Retype each line below without a single alteration.
*** Opening of Extracted entries ***
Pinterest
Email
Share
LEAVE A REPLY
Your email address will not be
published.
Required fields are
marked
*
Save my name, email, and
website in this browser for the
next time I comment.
*** Close of Extracted entries ***
Answer section →
Pinterest
Email
Share
LEAVE A REPLY
Your email address will not be
published.
Required fields are
marked
*
Save my name, email, and
website in this browser for the
next time I comment.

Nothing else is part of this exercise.